[Extracted page text data]
"""

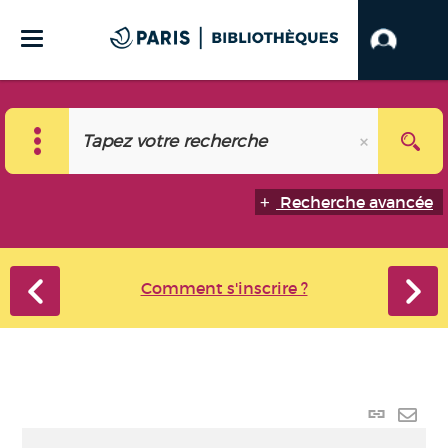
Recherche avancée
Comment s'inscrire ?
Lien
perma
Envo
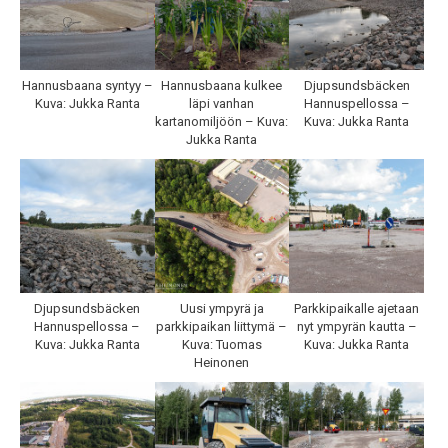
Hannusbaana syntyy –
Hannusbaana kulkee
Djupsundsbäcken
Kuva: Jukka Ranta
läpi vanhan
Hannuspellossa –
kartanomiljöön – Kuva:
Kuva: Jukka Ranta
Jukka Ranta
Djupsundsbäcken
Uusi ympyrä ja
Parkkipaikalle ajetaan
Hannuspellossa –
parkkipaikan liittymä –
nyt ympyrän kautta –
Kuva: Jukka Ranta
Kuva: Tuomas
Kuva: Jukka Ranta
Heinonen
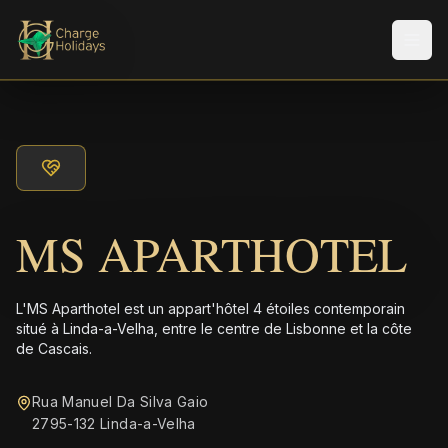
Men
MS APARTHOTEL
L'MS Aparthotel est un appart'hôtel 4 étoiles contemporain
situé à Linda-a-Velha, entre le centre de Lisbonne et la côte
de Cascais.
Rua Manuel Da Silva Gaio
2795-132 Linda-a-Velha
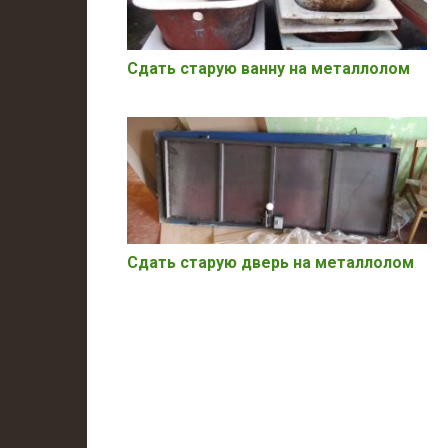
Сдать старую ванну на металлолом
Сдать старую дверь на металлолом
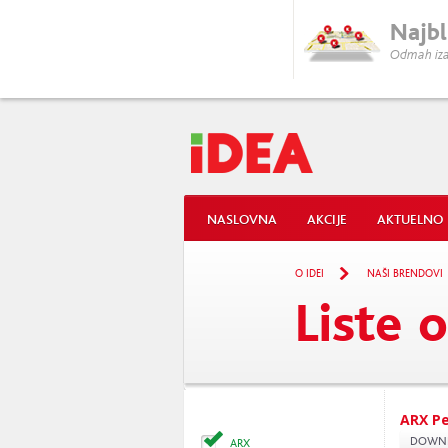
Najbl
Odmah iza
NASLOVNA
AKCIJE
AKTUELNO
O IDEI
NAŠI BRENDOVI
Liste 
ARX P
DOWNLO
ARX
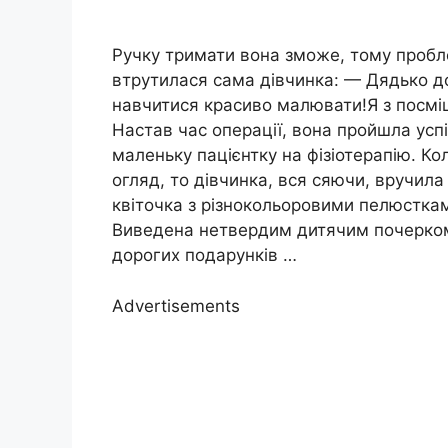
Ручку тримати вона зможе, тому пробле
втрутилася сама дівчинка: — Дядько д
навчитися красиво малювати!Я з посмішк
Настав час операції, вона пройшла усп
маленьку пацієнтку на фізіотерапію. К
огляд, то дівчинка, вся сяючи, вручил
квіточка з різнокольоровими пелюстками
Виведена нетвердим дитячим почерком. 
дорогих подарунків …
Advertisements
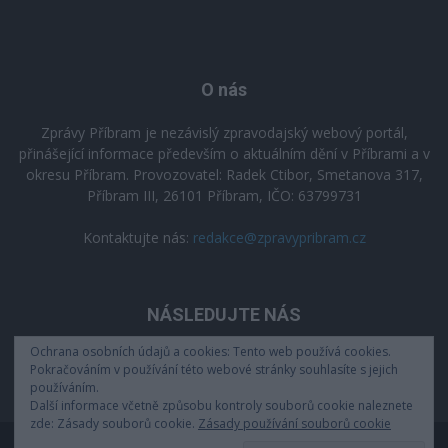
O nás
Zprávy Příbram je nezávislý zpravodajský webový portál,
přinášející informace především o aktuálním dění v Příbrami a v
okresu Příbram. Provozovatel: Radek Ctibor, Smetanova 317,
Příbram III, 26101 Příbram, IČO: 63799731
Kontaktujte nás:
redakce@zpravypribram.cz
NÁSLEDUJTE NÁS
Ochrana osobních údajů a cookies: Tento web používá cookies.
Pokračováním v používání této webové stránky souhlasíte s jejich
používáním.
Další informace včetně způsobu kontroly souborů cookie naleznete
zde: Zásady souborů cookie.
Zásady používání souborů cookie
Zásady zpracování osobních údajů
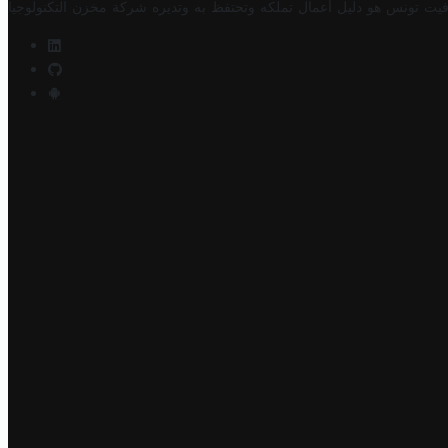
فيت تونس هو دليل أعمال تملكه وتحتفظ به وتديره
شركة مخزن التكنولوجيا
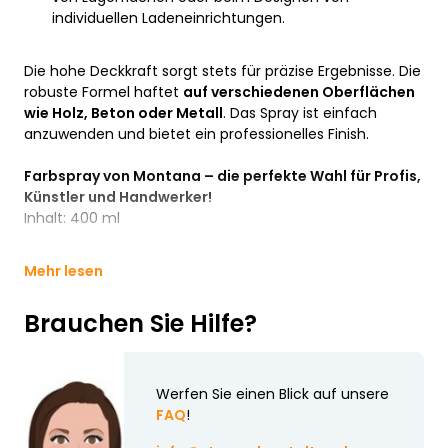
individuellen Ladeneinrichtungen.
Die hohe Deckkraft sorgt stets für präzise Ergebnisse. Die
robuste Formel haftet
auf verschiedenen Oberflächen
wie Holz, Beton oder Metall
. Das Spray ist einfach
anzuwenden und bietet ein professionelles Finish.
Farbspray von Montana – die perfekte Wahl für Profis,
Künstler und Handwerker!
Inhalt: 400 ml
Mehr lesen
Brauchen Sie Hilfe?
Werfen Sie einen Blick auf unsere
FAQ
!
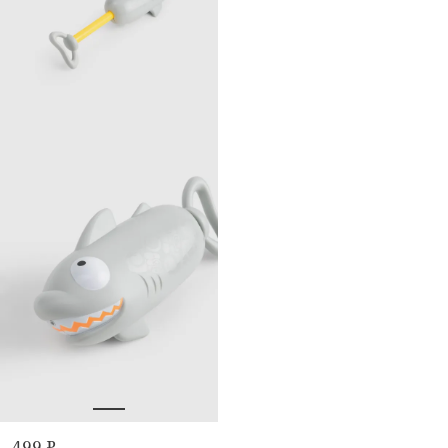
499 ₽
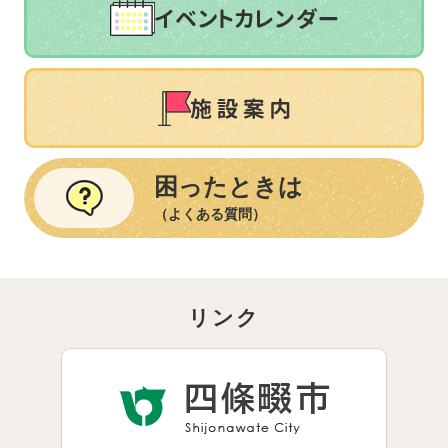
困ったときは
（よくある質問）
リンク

"""

Could you transcribe the entries above word for word, from the line with "Příbram III, 26101 Příbram, IČO: 63799731" down to the line with "Zásady používání souborů cookie", keeping both?

Reply
Příbram III, 26101 Příbram, IČO: 63799731
Kontaktujte nás:
redakce@zpravypribram.cz
NÁSLEDUJTE NÁS
Ochrana osobních údajů a cookies: Tento web používá cookies.
Pokračováním v používání této webové stránky souhlasíte s jejich
používáním.
Další informace včetně způsobu kontroly souborů cookie naleznete
zde: Zásady souborů cookie.
Zásady používání souborů cookie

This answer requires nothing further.